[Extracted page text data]

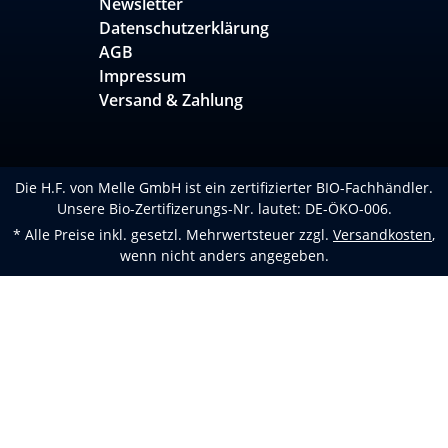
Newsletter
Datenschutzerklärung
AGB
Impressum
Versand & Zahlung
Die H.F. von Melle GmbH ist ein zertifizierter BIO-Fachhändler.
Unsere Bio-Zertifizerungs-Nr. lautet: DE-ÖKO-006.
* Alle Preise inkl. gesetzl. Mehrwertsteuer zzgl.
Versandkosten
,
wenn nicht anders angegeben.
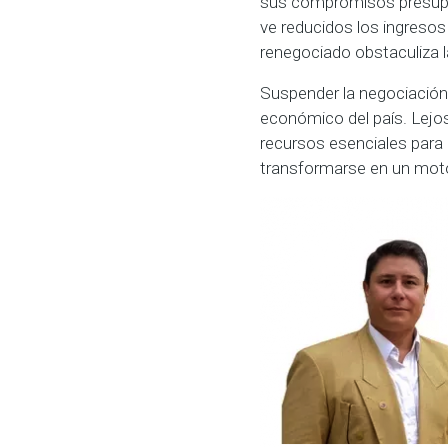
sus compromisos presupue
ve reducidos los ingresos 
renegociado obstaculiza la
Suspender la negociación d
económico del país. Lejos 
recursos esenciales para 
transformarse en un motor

--

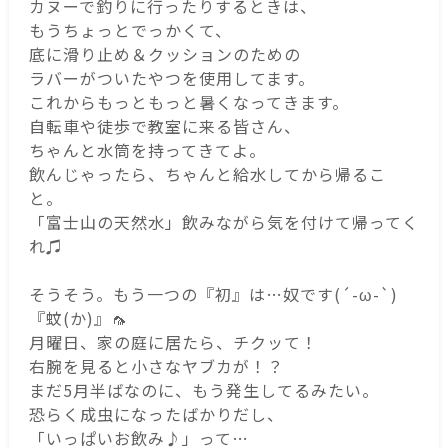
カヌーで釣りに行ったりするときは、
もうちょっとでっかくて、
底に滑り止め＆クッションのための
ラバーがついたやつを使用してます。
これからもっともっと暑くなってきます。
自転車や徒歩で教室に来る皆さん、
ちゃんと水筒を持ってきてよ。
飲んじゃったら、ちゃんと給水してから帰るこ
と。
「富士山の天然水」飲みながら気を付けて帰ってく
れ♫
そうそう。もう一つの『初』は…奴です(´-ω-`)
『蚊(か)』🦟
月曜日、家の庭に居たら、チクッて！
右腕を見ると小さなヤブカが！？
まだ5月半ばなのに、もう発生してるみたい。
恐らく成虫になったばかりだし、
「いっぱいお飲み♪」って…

-- Exercise brief --
The line above containing "Suspender la negociación d", the line containing "transformarse en un motor", and every line between them are to be transcribed exactly; no other line is wanted.

-- Written response --
Suspender la negociación d
económico del país. Lejos 
recursos esenciales para 
transformarse en un motor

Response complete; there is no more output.